Didrikson was at the top of her game in the early ’50s, and with all her tour winnings and endorsements, she was earning over US$100,000 a year, an incredible feat for a woman athlete of that time. But in 1953, she faced a major obstacle that rigorous training couldn’t overcome—colon cancer. Following a four-hour surgery, doctors said she’d be too weak to play sports and that her golf career was over.

She proved them wrong.

Four months after surgery, the determined athlete entered a golf tournament and placed fifteenth. At the following week’s tour event, she made a remarkable third-place finish. For the year, despite the operation, she finished in sixth place overall. And come 1954, Didrikson started winning tournaments again, including the U.S. Open, which she won by a whopping 12 strokes.

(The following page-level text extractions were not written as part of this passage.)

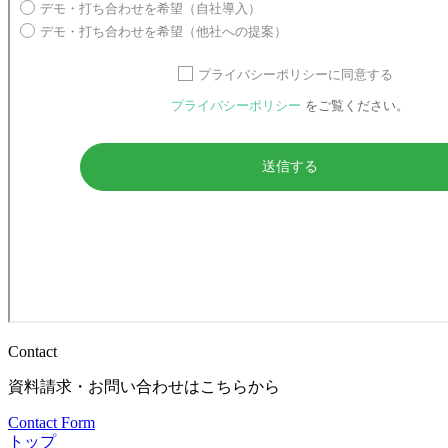
Contact
資料請求・お問い合わせはこちらから
Contact Form
トップ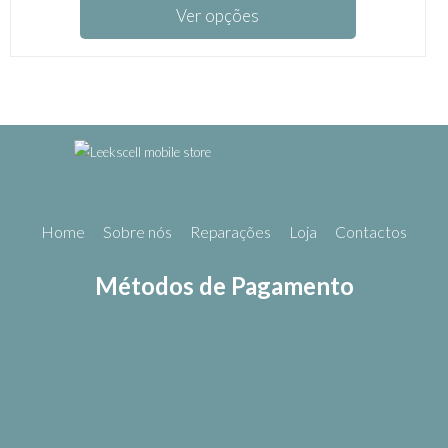
Ver opções
Home
Sobre nós
Reparações
Loja
Contactos
Métodos de Pagamento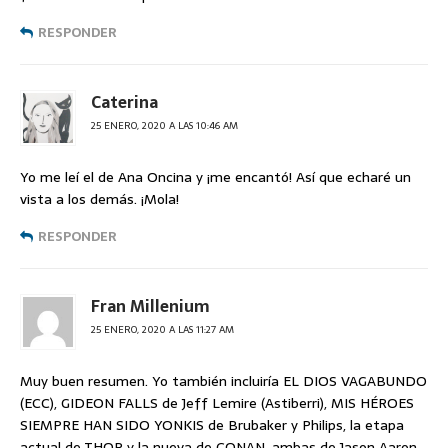
RESPONDER
Caterina
25 ENERO, 2020 A LAS 10:46 AM
Yo me leí el de Ana Oncina y ¡me encantó! Así que echaré un
vista a los demás. ¡Mola!
RESPONDER
Fran Millenium
25 ENERO, 2020 A LAS 11:27 AM
Muy buen resumen. Yo también incluiría EL DIOS VAGABUNDO
(ECC), GIDEON FALLS de Jeff Lemire (Astiberri), MIS HÉROES
SIEMPRE HAN SIDO YONKIS de Brubaker y Philips, la etapa
actual de THOR y la nueva de CONAN, ambas de Jason Aaron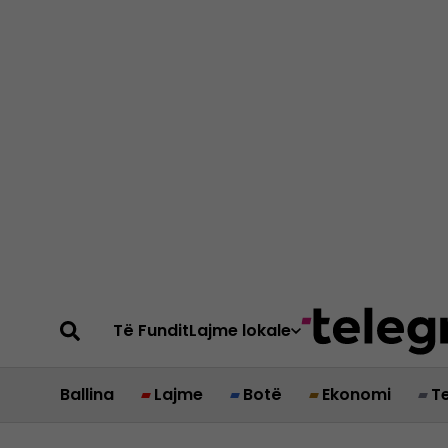
Të Fundit
Lajme lokale
Ballina
Lajme
Botë
Ekonomi
T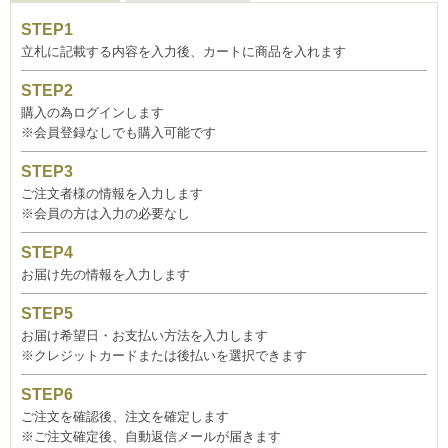
立札に記載する内容を入力後、カートに商品を入れます
購入の為ログインします
※会員登録なしでも購入可能です
ご注文者様の情報を入力します
※会員の方は入力の必要なし
お届け先の情報を入力します
お届け希望日・お支払い方法を入力します
※クレジットカードまたは後払いを選択できます
ご注文を確認後、注文を確定します
※ご注文確定後、自動返信メールが届きます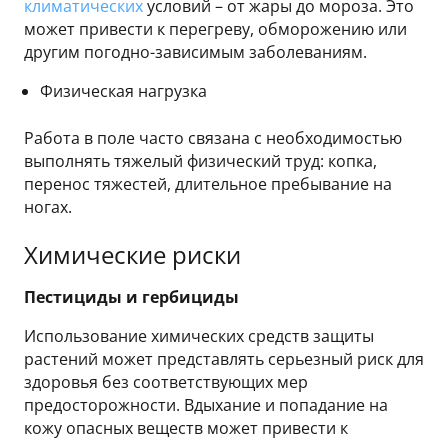
климатических
условий – от жары до мороза. Это
может привести к перегреву, обморожению или
другим погодно-зависимым заболеваниям.
Физическая нагрузка
Работа в поле часто связана с необходимостью
выполнять тяжелый физический труд: копка,
перенос тяжестей, длительное пребывание на
ногах.
Химические риски
Пестициды и гербициды
Использование химических средств защиты
растений может представлять серьезный риск для
здоровья без соответствующих мер
предосторожности. Вдыхание и попадание на
кожу опасных веществ может привести к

Unfortunately, the cancer soon returned. Though she held on for another year, Didrikson, arguably the greatest athlete of the twentieth century, died on September 27, 1956.

President Dwight Eisenhower noted her passing in an address:

She was a woman who, in her athletic career, certainly won the admiration of every person in the United States…and in her gallant fight against cancer, she put up one of the kind of fights that inspired us all.

Almost a half-century later, Didrikson’s name, achievements and example live on: ESPN named her the tenth-best athlete of the twentieth century and Associated Press called her the ninth-best. She was the top-ranked female on both lists. The second-highest ranking woman on ESPN’s top American athletes, heptathlete Jackie Joyner-Kersee, credits Didrikson as her inspiration.